Identify non-award winning titles to serve as a control group. Getting a bump in sales is one thing, but some of these awards can set a book’s sales on a wholly different trajectory. It’d be nice to gather some of the “contenders” from various key categories. Assuming I can find a way to get historical sales records, the differences should be pretty stark. If anyone can suggest a few control titles, it’d be a big help to demonstrate the comparisons.

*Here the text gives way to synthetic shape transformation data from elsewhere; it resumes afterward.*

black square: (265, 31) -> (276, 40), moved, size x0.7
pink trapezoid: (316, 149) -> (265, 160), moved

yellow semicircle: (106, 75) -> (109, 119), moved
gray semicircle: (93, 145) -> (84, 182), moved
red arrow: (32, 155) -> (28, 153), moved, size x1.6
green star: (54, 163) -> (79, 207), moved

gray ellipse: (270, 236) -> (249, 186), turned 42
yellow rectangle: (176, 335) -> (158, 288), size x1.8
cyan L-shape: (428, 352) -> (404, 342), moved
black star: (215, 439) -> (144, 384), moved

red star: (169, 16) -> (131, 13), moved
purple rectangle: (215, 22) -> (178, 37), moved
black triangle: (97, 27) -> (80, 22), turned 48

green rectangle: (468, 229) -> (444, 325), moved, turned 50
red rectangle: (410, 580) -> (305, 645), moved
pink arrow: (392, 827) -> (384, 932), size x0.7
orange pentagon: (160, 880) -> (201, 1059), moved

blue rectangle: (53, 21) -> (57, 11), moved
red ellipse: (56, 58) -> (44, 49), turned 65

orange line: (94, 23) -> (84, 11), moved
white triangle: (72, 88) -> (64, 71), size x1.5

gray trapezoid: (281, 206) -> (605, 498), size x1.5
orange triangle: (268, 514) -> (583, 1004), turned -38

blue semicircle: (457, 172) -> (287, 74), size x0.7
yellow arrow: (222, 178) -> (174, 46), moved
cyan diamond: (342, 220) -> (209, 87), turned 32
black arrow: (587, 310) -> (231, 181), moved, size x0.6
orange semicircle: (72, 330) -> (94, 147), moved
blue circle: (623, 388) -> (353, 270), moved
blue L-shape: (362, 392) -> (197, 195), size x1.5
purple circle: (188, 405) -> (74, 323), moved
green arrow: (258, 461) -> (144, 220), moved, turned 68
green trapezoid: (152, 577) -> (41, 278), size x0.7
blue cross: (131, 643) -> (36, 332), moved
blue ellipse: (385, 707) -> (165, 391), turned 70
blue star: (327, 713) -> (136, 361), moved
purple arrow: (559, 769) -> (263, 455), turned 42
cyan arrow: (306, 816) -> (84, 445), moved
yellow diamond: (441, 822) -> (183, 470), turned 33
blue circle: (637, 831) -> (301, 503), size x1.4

Create new ways to measure how libraries can influence sales. Is there merit in libraries honoring books that libraries themselves cannot circulate? Neither the current Printz nor the Newbery winners are available via current library eBook vendors. I don’t want to espouse scorched-earth tactics, but we’re putting ourselves at risk if we continue to celebrate titles that cannot be shared. Maybe we can create a better carrot, so that such a stick isn’t necessary.

Several weeks ago, I had a conversation on Twitter about creating tools to highlight titles that are available  via Overdrive, Cloud Library, or Axis 360. If we have a good set of metrics in place, this could go a long way toward quantifying those things we previously considered to be intangible. All we’d need is a framework, and a list of titles to work with.

Cautious optimism
So far, the results of this experiment have been quite positive. On the eve of ALA’s big eBook summit with selected Big 6 poobahs, we’re finally starting to see some signs of being recognized as valuable parts of the publishing economy. The door’s been opened a crack. Let’s see if we can blow the sucker off its hinges.